This research addresses the urgent public health issue of osteoporosis-related bone fractures, occurring every 3 seconds worldwide, imposing substantial morbidity, mortality, and healthcare costs. Current therapeutics face limitations in efficacy and side effects, necessitating innovative approaches. Physical loading has emerged as a potent regulator of bone formation, with recent findings indicating that bone cells release multifunctional paracrine factors via extracellular vesicles (EVs). Leveraging prior work on scaffolds for accelerated bone regeneration, this project focuses on functionalizing hydrogels with bone cell-derived EVs to expedite clinical translation for bone repair.
The hypothesis posits that incorporating bone cell-derived EVs into a collagen-alginate hydrogel system enables controlled delivery for bone repair. Objective 1 involves determining the impact of varying alginate and collagen concentrations on EV binding efficiency and hydrogel properties. Advanced crosslinking methodologies, including the competitive ligand exchange crosslinking ion method, will be employed, with EV labelling and confocal microscopy for characterization.

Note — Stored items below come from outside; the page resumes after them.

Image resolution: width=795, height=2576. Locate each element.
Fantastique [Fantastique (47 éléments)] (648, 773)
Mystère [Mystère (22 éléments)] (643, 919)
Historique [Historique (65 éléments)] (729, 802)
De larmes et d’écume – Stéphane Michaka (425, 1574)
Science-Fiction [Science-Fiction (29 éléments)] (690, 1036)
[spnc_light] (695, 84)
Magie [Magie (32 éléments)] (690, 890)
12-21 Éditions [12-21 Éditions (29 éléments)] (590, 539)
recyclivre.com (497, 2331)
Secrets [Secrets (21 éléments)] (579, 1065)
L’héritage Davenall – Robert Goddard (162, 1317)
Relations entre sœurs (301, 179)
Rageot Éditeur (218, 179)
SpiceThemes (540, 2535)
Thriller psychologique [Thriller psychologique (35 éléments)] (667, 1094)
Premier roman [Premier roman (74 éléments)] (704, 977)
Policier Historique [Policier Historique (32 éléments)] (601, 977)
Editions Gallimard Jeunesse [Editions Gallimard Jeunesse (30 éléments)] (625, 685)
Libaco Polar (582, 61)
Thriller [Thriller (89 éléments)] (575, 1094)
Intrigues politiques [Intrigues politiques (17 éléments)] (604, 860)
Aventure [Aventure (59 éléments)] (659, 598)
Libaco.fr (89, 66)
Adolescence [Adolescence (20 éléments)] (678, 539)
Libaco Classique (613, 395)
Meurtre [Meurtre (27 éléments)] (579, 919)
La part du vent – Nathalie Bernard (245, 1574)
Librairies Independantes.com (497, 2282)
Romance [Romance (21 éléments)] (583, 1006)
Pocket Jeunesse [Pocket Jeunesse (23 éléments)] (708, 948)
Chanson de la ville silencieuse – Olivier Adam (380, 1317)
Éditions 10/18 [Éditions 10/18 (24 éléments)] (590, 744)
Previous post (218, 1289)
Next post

Objective 2 aims to evaluate EV release kinetics from hydrogel systems. A computer-aided design insert simulating the bone defect site will be 3D-printed, followed by a 2-week release study and flow-cytometry-based quantification of released EVs. The outcomes will identify key parameters for sustained EV release, enhancing continuous bioavailability at the bone defect site. Overall, this research bridges a critical gap in osteoporosis treatment, offering a promising avenue for advanced therapeutic interventions in bone repair.